Source code of the approach for partitioning a transactional database adopting static dense language models and its related experiments. The code to convert RDF data into a transactional database can be found in the SWKrimpSim repository associated with our previous works on assessing the structural differences of RDF graphs.
-
The sid folder contains the source code for managing all the data (loading the different formats of databases and code tables, calculating the item and transaction embeddings, partitioning the database, and calculating the different measures - e.g., compression ratio, entropy, etc.).
We use a modified version SLIM (extended to handle more than 16bit item identifiers) to mine the interesting patterns of each partition which can be found here.
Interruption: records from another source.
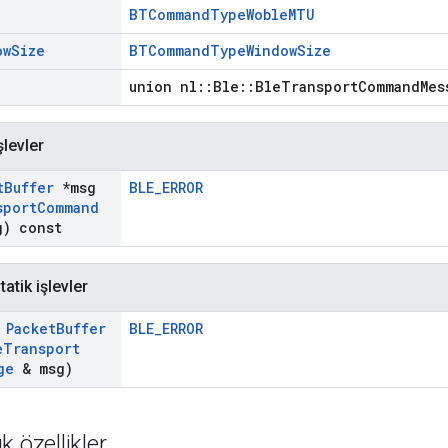
BTCommandTypeWobleMTU
ow
Size
BTCommandTypeWindowSize
union nl::Ble::BleTransportCommandMes
şlevler
t
Buffer
*msg
BLE_ERROR
sport
Command
) const
atik işlevler
t
Packet
Buffer
BLE_ERROR
e
Transport
ge
& msg)
k özellikler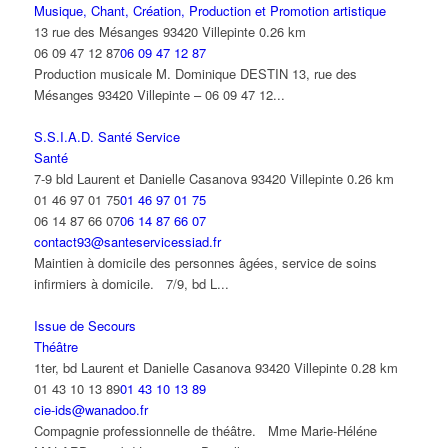
Musique, Chant, Création, Production et Promotion artistique
13 rue des Mésanges 93420 Villepinte
0.26 km
06 09 47 12 87
06 09 47 12 87
Production musicale M. Dominique DESTIN 13, rue des
Mésanges 93420 Villepinte – 06 09 47 12...
S.S.I.A.D. Santé Service
Santé
7-9 bld Laurent et Danielle Casanova 93420 Villepinte
0.26 km
01 46 97 01 75
01 46 97 01 75
06 14 87 66 07
06 14 87 66 07
contact93@santeservicessiad.fr
Maintien à domicile des personnes âgées, service de soins
infirmiers à domicile. 7/9, bd L...
Issue de Secours
Théâtre
1ter, bd Laurent et Danielle Casanova 93420 Villepinte
0.28 km
01 43 10 13 89
01 43 10 13 89
cie-ids@wanadoo.fr
Compagnie professionnelle de théâtre. Mme Marie-Héléne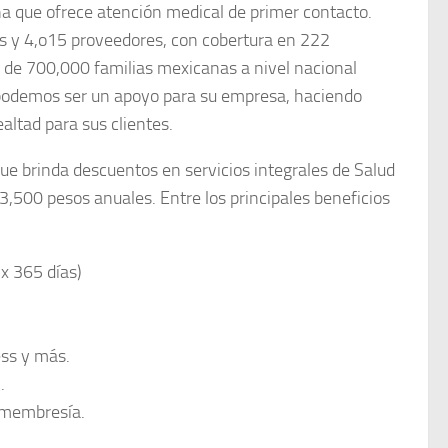
 que ofrece atención medical de primer contacto.
s y 4,o15 proveedores, con cobertura en 222
s de 700,000 familias mexicanas a nivel nacional
 podemos ser un apoyo para su empresa, haciendo
ltad para sus clientes.
e brinda descuentos en servicios integrales de Salud
$3,500 pesos anuales. Entre los principales beneficios
 x 365 días)
ess y más.
.
e membresía.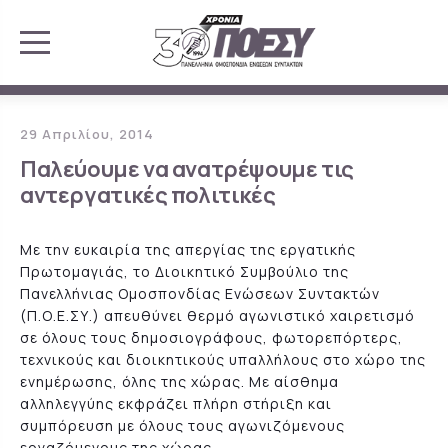
29 Απριλίου, 2014
Παλεύουμε να ανατρέψουμε τις
αντεργατικές πολιτικές
Με την ευκαιρία της απεργίας της εργατικής
Πρωτομαγιάς, το Διοικητικό Συμβούλιο της
Πανελλήνιας Ομοσπονδίας Ενώσεων Συντακτών
(Π.Ο.Ε.ΣΥ.) απευθύνει θερμό αγωνιστικό χαιρετισμό
σε όλους τους δημοσιογράφους, φωτορεπόρτερς,
τεχνικούς και διοικητικούς υπαλλήλους στο χώρο της
ενημέρωσης, όλης της χώρας. Με αίσθημα
αλληλεγγύης εκφράζει πλήρη στήριξη και
συμπόρευση με όλους τους αγωνιζόμενους
εργαζόμενους της χώρας.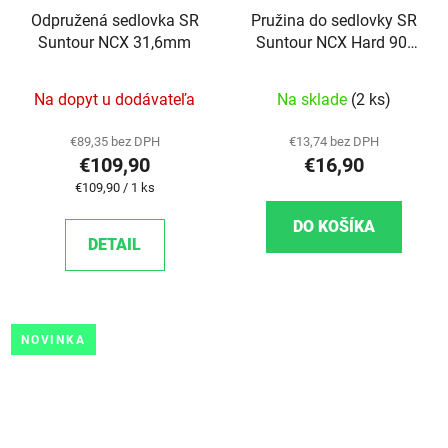
Odpružená sedlovka SR
Pružina do sedlovky SR
Suntour NCX 31,6mm
Suntour NCX Hard 90-
120kg
Na dopyt u dodávateľa
Na sklade
(2 ks)
€89,35 bez DPH
€13,74 bez DPH
€109,90
€16,90
Jednotková cena:
€109,90 / 1 ks
DO KOŠÍKA
DETAIL
NOVINKA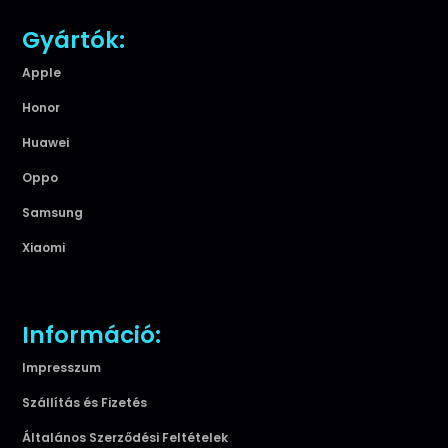
Gyártók:
Apple
Honor
Huawei
Oppo
Samsung
Xiaomi
Információ:
Impresszum
Szállítás és Fizetés
Általános Szerződési Feltételek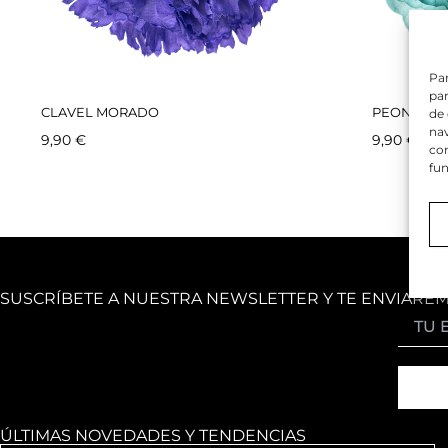
Par
par
CLAVEL MORADO
PEONIA VE
de
nav
9,90
€
9,90
€
con
fun
SUSCRÍBETE A NUESTRA NEWSLETTER Y TE ENVIARE
ÚLTIMAS NOVEDADES Y TENDENCIAS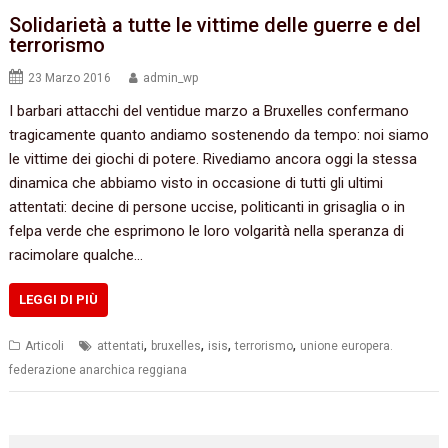
Solidarietà a tutte le vittime delle guerre e del
terrorismo
23 Marzo 2016
admin_wp
I barbari attacchi del ventidue marzo a Bruxelles confermano
tragicamente quanto andiamo sostenendo da tempo: noi siamo
le vittime dei giochi di potere. Rivediamo ancora oggi la stessa
dinamica che abbiamo visto in occasione di tutti gli ultimi
attentati: decine di persone uccise, politicanti in grisaglia o in
felpa verde che esprimono le loro volgarità nella speranza di
racimolare qualche…
LEGGI DI PIÙ
,
,
,
,
Articoli
attentati
bruxelles
isis
terrorismo
unione europera.
federazione anarchica reggiana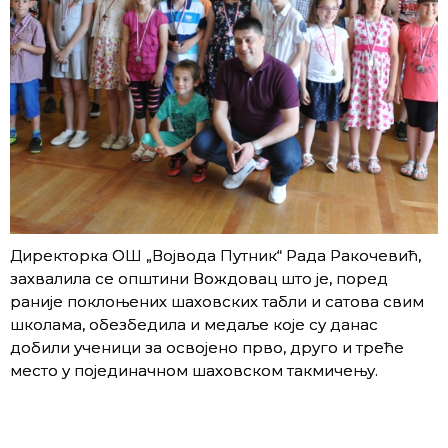
Директорка ОШ „Војвода Путник“ Рада Ракочевић,
захвалила се општини Вождовац што је, поред
раније поклоњених шаховских табли и сатова свим
школама, обезбедила и медаље које су данас
добили ученици за освојено прво, друго и треће
место у појединачном шаховском такмичењу.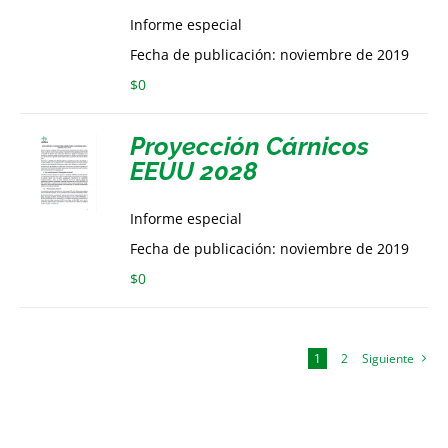
Informe especial
Fecha de publicación: noviembre de 2019
$
0
Proyección Cárnicos
EEUU 2028
Informe especial
Fecha de publicación: noviembre de 2019
$
0
1
2
Siguiente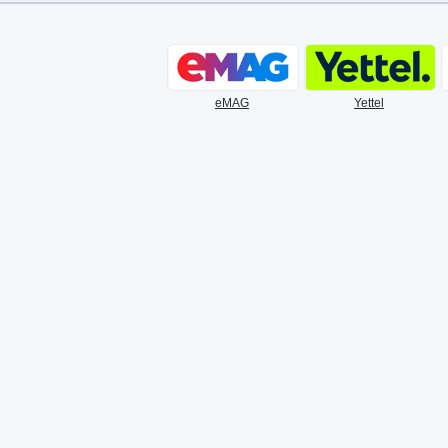
eMAG
Yettel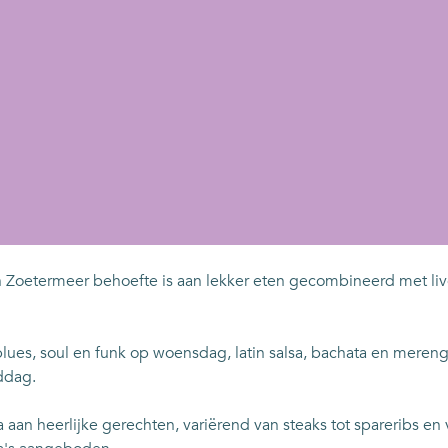
Zoetermeer behoefte is aan lekker eten gecombineerd met live
zz, blues, soul en funk op woensdag, latin salsa, bachata en mer
ddag.
aan heerlijke gerechten, variërend van steaks tot spareribs e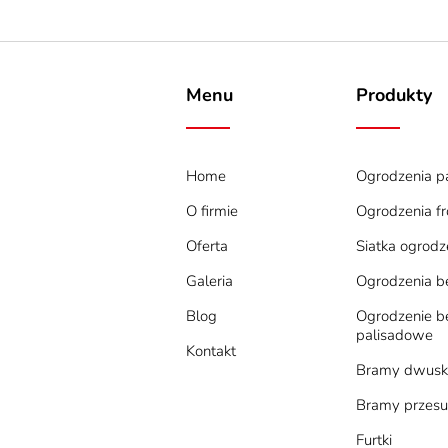
Menu
Produkty
Home
Ogrodzenia 
O firmie
Ogrodzenia f
Oferta
Siatka ogrod
Galeria
Ogrodzenia 
Blog
Ogrodzenie b
palisadowe
Kontakt
Bramy dwusk
Bramy przes
Furtki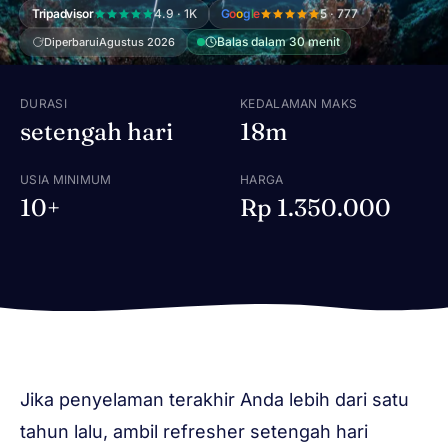
Tripadvisor
4.9 · 1K
G
o
o
g
l
e
5 · 777
Balas dalam 30 menit
Diperbarui
Agustus 2026
DURASI
KEDALAMAN MAKS
setengah hari
18m
USIA MINIMUM
HARGA
10+
Rp 1.350.000
Jika penyelaman terakhir Anda lebih dari satu
tahun lalu, ambil refresher setengah hari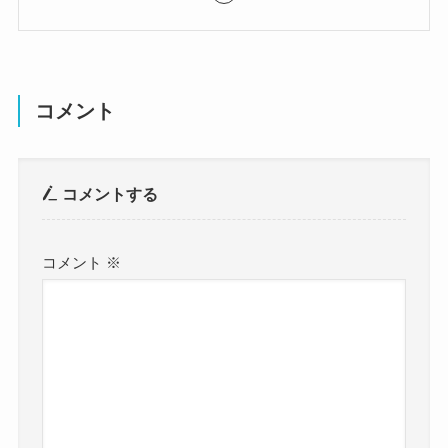
コメント
コメントする
コメント
※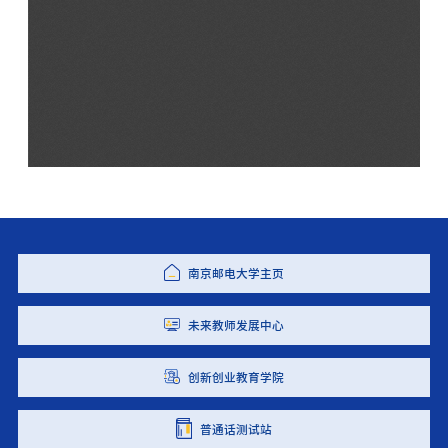
南京邮电大学主页
未来教师发展中心
创新创业教育学院
普通话测试站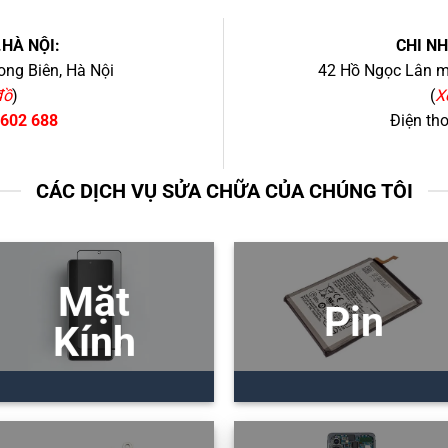
.HÀ NỘI:
CHI N
ng Biên, Hà Nội
42 Hồ Ngọc Lân mớ
đồ
)
(
X
 602 688
Điện th
CÁC DỊCH VỤ SỬA CHỮA CỦA CHÚNG TÔI
Mặt
Pin
Kính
We suggest using the scripts already available at SWKrimpSim as they simplify greatly using both KRIMP and SLIM implementations.
-
The scripts folder contains auxiliary scripts to launch the different steps of the approach (as we use SLIM externally to mine the patterns of each partition, we have split the different steps in different scripts).
-
The datasets folder contains the .dat files of the synthetic and non-synthetic datasets used in the experiments (corresponding to SBDs and CBDs). LDBs datasets can be found here (GitHub did not allowed us to host >100MB files): DBpedia36, DBpedia2014, DBpedia2016-10, and Kosarak - Due to some server configuration problems, the https layer is not able to serve the files, that's why we have left them with just the http URL. The synthetic ones (SDBs) were built following Guidoti et al., Clustering Individual Transactional Data for Masses of Users (SIGKDD'17), using their code available at tx-means repository. Since SLIM and TX-Means use different file formats to represent transactions, we provide the SBDs and CBDs data files in both formats (TX-Means format is marked with a
_tx
in the filename). -
The experimentalResults folder contains the raw results of the different experiments reported in the paper.
-
The notebook folder contains the initial notebooks used in the early stages of the project, including visualization and vector length/item frequency correlation. However, the code to be used is included in the sid folder (see above).
-
For better reproducibility of the classification and clustering experiments, we also provide pre-trained transaction embeddings for CBDs and SBDs: embeddings for CBDs and embeddings for SBDs. To reproduce the experiments:
- Classification experiments: Follow the instructions in the notebook
notebooks/ExperimentsClassificationTransactions.ipynb
- Clustering experiments: Follow the instructions in the Python scripts
sid/ClusteringExperiments/clustersExperimentsEmbeddings.py
,sid/ClusteringExperiments/clustersExperimentsTkmeans.py
,sid/ClusteringExperiments/clustersExperimentsTxmeans.py
,sid/ClusteringExperiments/clustersExperimentsPairedTX-Emb.py
- Classification experiments: Follow the instructions in the notebook
Not yet published, submitted for ACM SIGMOD/PODS Conference, 2024.